Some advocates say they still struggle with vestiges of decades-old attitudes that institutionalized and untrained many disabled people.
They point to a mid-February meeting of a Kansas legislative committee that outlined provisions for the tax credit proposal. The chairman of the committee reviewing the bill, state Rep. Sean Tarwater, a Republican from the Kansas City area, defended the programs that pay below the minimum wage.
“They’re people who really can’t do anything,” Tarwater told his committee. “If you take away programs like this, they will rot at home.”
A few days later, Tarwater said he was referring to the severely disabled. But his comments alarmed national and state disability rights groups.
Connecticut state Rep. Jane Garibay, D-Hartford County, said getting a fair wage is “part of being valued as a human being.” She lives with her adult nephew, who has Down syndrome, and is sponsoring a bill that would require Connecticut employers to pay the state minimum wage of $15 an hour to workers with intellectual disabilities if they can hire them.
“As a woman, I seem to be paid less than a man for doing the same job. We’ve been there, haven’t we? Garibay said. “If you’re doing the same job, it should be equal pay.”
In the Kansas City area, Golden Scoop, a nonprofit ice cream shop that opened in April 2021, pays its workers $8 plus tips, higher than the state’s $7.25. Its president and CEO, Amber Schreiber, credits disabled workers as loyal and motivated. Golden Scoop hopes to open another store and ice cream factory.

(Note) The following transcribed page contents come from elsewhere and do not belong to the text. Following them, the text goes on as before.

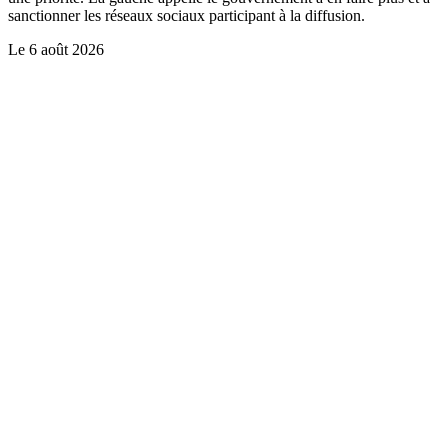
sanctionner les réseaux sociaux participant à la diffusion.
Le
6 août 2026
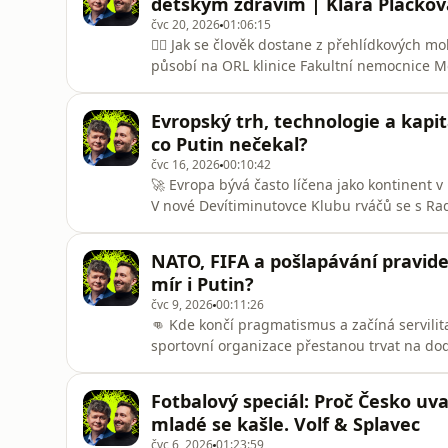
dětským zdravím | Klára Plačkov
čvc 20, 2026
01:06:15
💇‍♀️ Jak se člověk dostane z přehlídkových 
působí na ORL klinice Fakultní nemocnice 
onemocnění ve společnosti SOTIO.🎙️ Hostem
vědkyně a bývalá modelka Klára Plačková.V 
Evropský trh, technologie a kapi
medicíně, o výzkumu rakoviny, významu
co Putin nečekal?
čvc 16, 2026
00:10:42
🚀 Evropa bývá často líčena jako kontinent v ú
V nové Devítiminutovce Klubu rváčů se s R
stagnace znovu nadechuje. Proč se daří evro
mluví o vytvoření skutečně jednotného evrop
NATO, FIFA a pošlapávání pravide
jednou z nej
mír i Putin?
čvc 9, 2026
00:11:26
👊 Kde končí pragmatismus a začíná servilita
sportovní organizace přestanou trvat na do
Koutník a Radek Pokorný rozebírají vystou
Donalda Trumpa, důvěru v mezinárodní instit
Fotbalový speciál: Proč Česko uva
respektu k pravid
mladé se kašle. Volf & Splavec
čvc 6, 2026
01:23:59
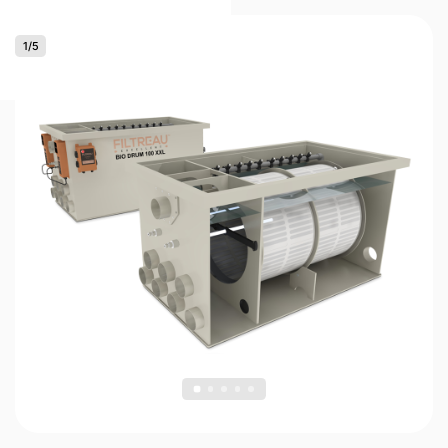
1
/
5
0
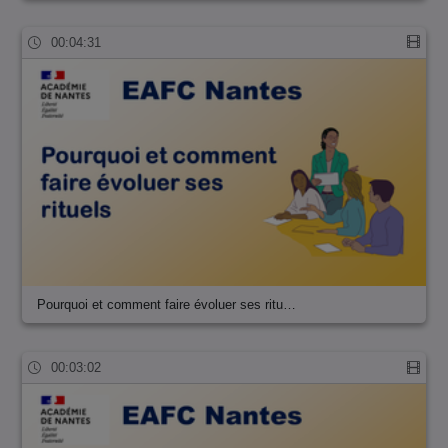
00:04:31
Pourquoi et comment faire évoluer ses ritu…
00:03:02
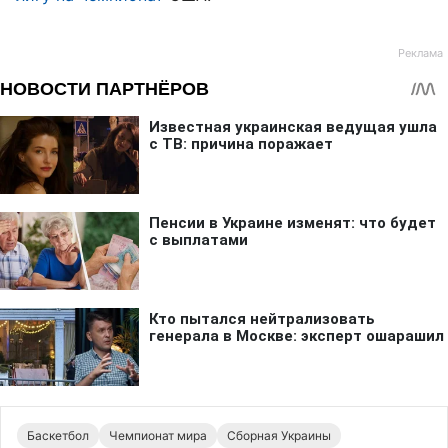
Баскетбол
Чемпионат мира
Сборная Украины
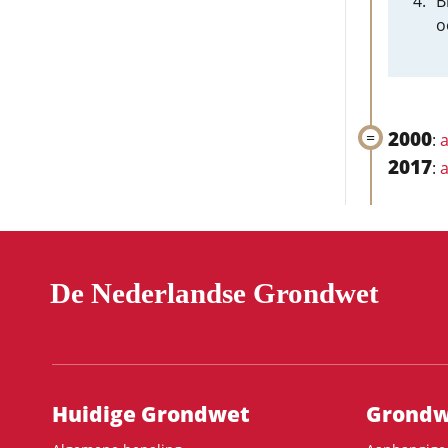
B
o
2000
:
a
2017
:
a
De Nederlandse Grondwet
Hoofdnavigatie
Huidige Grondwet
Grondwe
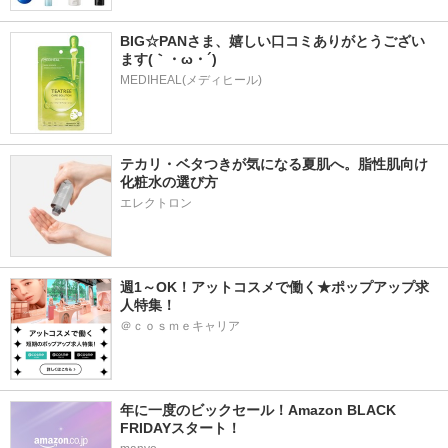
BIG☆PANさま、嬉しい口コミありがとうござい
ます(｀・ω・´)
MEDIHEAL(メディヒール)
テカリ・ベタつきが気になる夏肌へ。脂性肌向け
化粧水の選び方
エレクトロン
週1～OK！アットコスメで働く★ポップアップ求
人特集！
＠ｃｏｓｍｅキャリア
年に一度のビックセール！Amazon BLACK 
FRIDAYスタート！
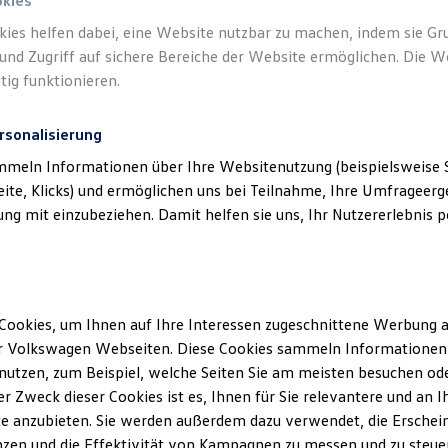
okies
kies helfen dabei, eine Website nutzbar zu machen, indem sie G
und Zugriff auf sichere Bereiche der Website ermöglichen. Die W
tig funktionieren.
rsonalisierung
mmeln Informationen über Ihre Websitenutzung (beispielsweise S
eite, Klicks) und ermöglichen uns bei Teilnahme, Ihre Umfrageerge
g mit einzubeziehen. Damit helfen sie uns, Ihr Nutzererlebnis pe
Cookies, um Ihnen auf Ihre Interessen zugeschnittene Werbung a
r Volkswagen Webseiten. Diese Cookies sammeln Informationen 
utzen, zum Beispiel, welche Seiten Sie am meisten besuchen oder
r Zweck dieser Cookies ist es, Ihnen für Sie relevantere und an I
e anzubieten. Sie werden außerdem dazu verwendet, die Erschein
zen und die Effektivität von Kampagnen zu messen und zu steuern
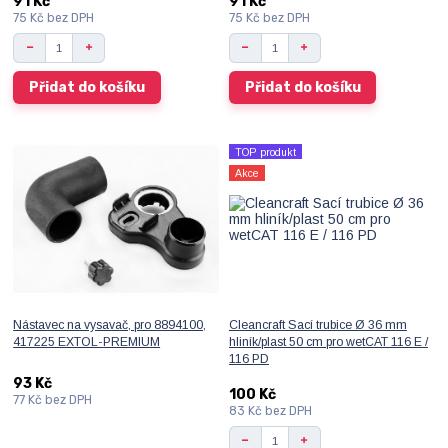
91 Kč
91 Kč
75 Kč
bez DPH
75 Kč
bez DPH
Přidat do košíku
Přidat do košíku
TOP produkt
Akce
Nástavec na vysavač, pro 8894100,
Cleancraft Sací trubice Ø 36 mm
417225 EXTOL-PREMIUM
hliník/plast 50 cm pro wetCAT 116 E /
116 PD
93 Kč
100 Kč
77 Kč
bez DPH
83 Kč
bez DPH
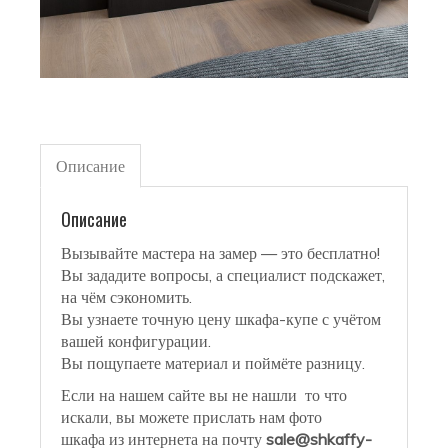
Описание
Описание
Вызывайте мастера на замер — это бесплатно!
Вы зададите вопросы, а специалист подскажет,
на чём сэкономить.
Вы узнаете точную цену шкафа-купе с учётом
вашей конфигурации.
Вы пощупаете материал и поймёте разницу.
Если на нашем сайте вы не нашли то что
искали, вы можете прислать нам фото
шкафа из интернета на почту
sale@shkaffy-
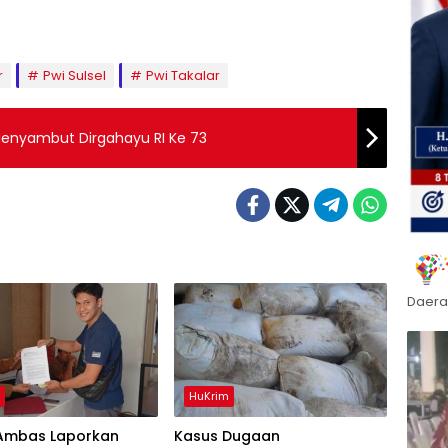
r
Pwi Sulsel
Pwi Takalar
enyambut Dirgahayu RI Ke 73
Daera
h
HuKrim
, Ambas Laporkan
Kasus Dugaan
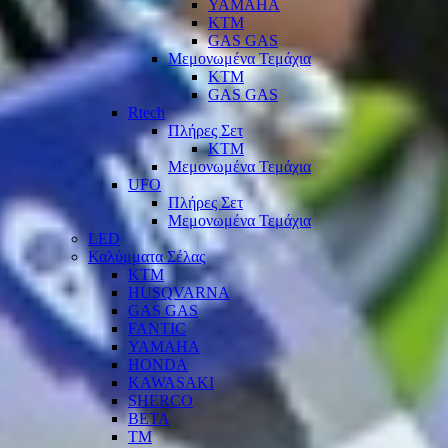
YAMAHA
KTM
GAS GAS
Μεμονωμένα Τεμάχια
KTM
GAS GAS
Rtech
Πλήρες Σετ
KTM
Μεμονωμένα Τεμάχια
UFO
Πλήρες Σετ
Μεμονωμένα Τεμάχια
LED
Καλύμματα Σέλας
KTM
HUSQVARNA
GAS GAS
FANTIC
YAMAHA
HONDA
KAWASAKI
SHERCO
BETA
TM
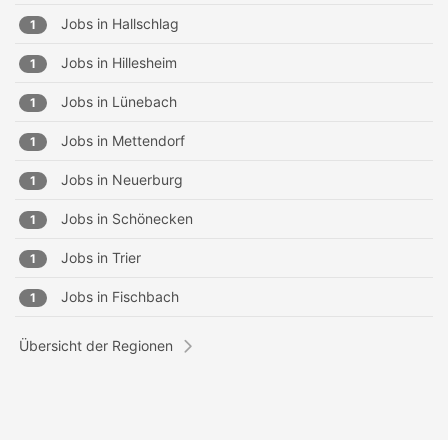
Jobs in
Hallschlag
1
Jobs in
Hillesheim
1
Jobs in
Lünebach
1
Jobs in
Mettendorf
1
Jobs in
Neuerburg
1
Jobs in
Schönecken
1
Jobs in
Trier
1
Jobs in
Fischbach
1
Übersicht der Regionen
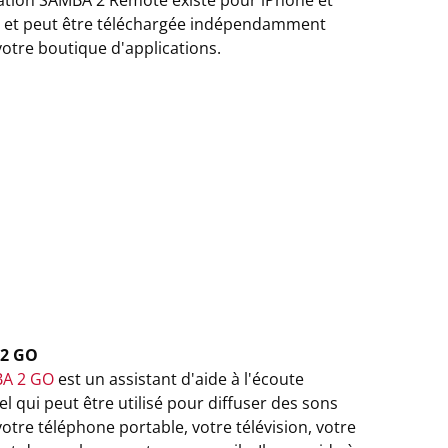
cation SAMBA 2 Remote existe pour iPhone et
 et peut être téléchargée indépendamment
otre boutique d'applications.
2 GO
A 2 GO
est un assistant d'aide à l'écoute
l qui peut être utilisé pour diffuser des sons
otre téléphone portable, votre télévision, votre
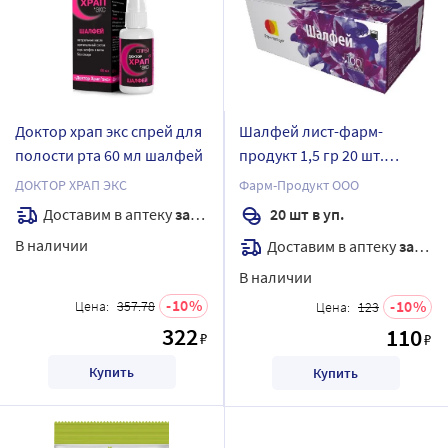
Доктор храп экс спрей для
Шалфей лист-фарм-
полости рта 60 мл шалфей
продукт 1,5 гр 20 шт.
фильтр-пакеты
ДОКТОР ХРАП ЭКС
Фарм-Продукт ООО
Доставим в аптеку
завтра
20 шт в уп.
В наличии
Доставим в аптеку
завтра
В наличии
10
10
Цена:
357.78
Цена:
123
322
110
₽
₽
Купить
Купить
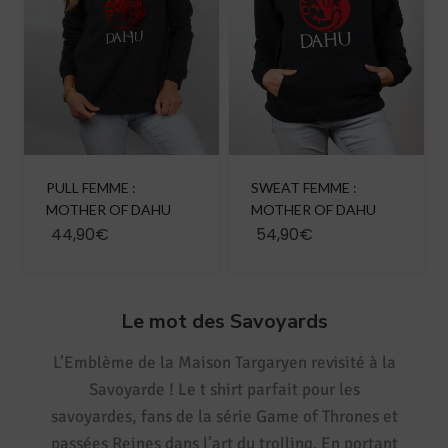
PULL FEMME :
SWEAT FEMME :
MOTHER OF DAHU
MOTHER OF DAHU
44,90€
54,90€
Le mot des Savoyards
L’Emblème de la Maison Targaryen revisité à la
Savoyarde ! Le t shirt parfait pour les
savoyardes, fans de la série Game of Thrones et
passées Reines dans l’art du trolling. En portant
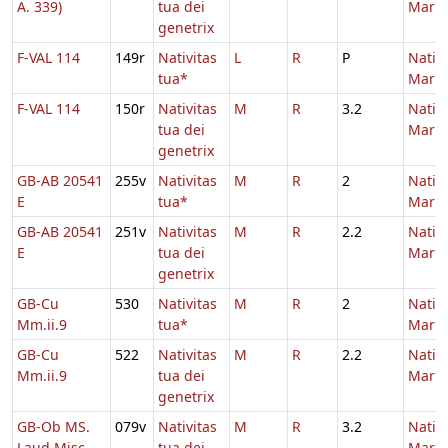
A. 339)
tua dei
Maria
genetrix
F-VAL 114
149r
Nativitas
L
R
P
Nativi
tua*
Maria
F-VAL 114
150r
Nativitas
M
R
3.2
Nativi
tua dei
Maria
genetrix
GB-AB 20541
255v
Nativitas
M
R
2
Nativi
E
tua*
Maria
GB-AB 20541
251v
Nativitas
M
R
2.2
Nativi
E
tua dei
Maria
genetrix
GB-Cu
530
Nativitas
M
R
2
Nativi
Mm.ii.9
tua*
Maria
GB-Cu
522
Nativitas
M
R
2.2
Nativi
Mm.ii.9
tua dei
Maria
genetrix
GB-Ob MS.
079v
Nativitas
M
R
3.2
Nativi
Laud Misc.
tua dei
Maria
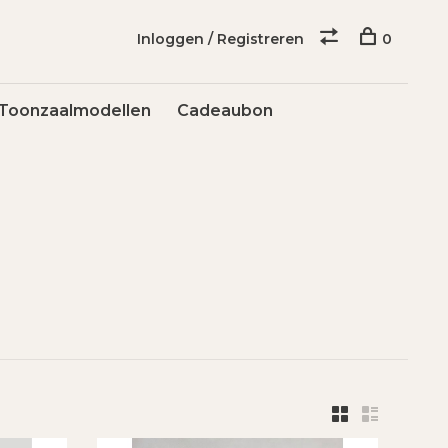
Inloggen / Registreren
0
Toonzaalmodellen
Cadeaubon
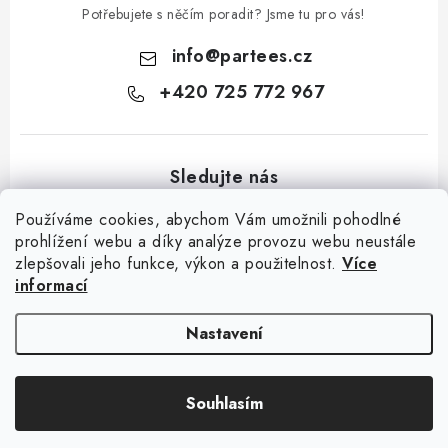
Potřebujete s něčím poradit? Jsme tu pro vás!
info
@
partees.cz
+420 725 772 967
Používáme cookies, abychom Vám umožnili pohodlné
prohlížení webu a díky analýze provozu webu neustále
zlepšovali jeho funkce, výkon a použitelnost.
Více
Z
informací
á
Kontakt
Moje objednávka
Hodnocení obchodu
Jak nakupovat
p
Výměna / vrácení zboží
Obchodní podmínky
GDPR + cookies
Nastavení
a
t
Copyright 2026
Partees.cz
. Všechna práva vyhrazena.
Upravit nastavení
Souhlasím
í
cookies
Vytvořil Shoptet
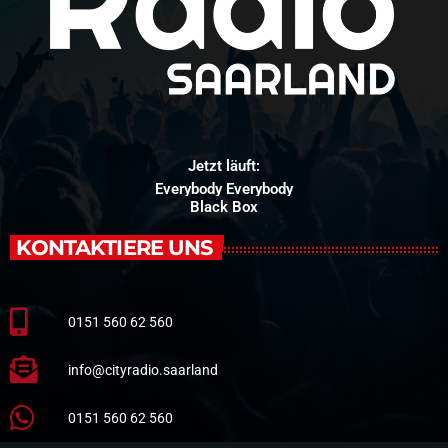
Jetzt läuft:
Everybody Everybody
Black Box
KONTAKTIERE UNS
0151 560 62 560
info@cityradio.saarland
0151 560 62 560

In Washington, D.C., Melwood, a non-profit organization, has been eliminating minimum wage jobs since 2016. President and CEO Larissa Kautz said Melwood was forced to close a print shop that employed people with disabilities, but it took off. recycling sorting service. The organization does public landscaping throughout the area, and 900 to 1,000 of its 1,300 workers have significant disabilities, he said.
A report to Congress in January found that the number of employers with benefits that allow them to pay below the minimum wage dropped from more than 3,100 in 2010 to fewer than 1,600 in 2019. Romano said that should drop to 1,300 this year.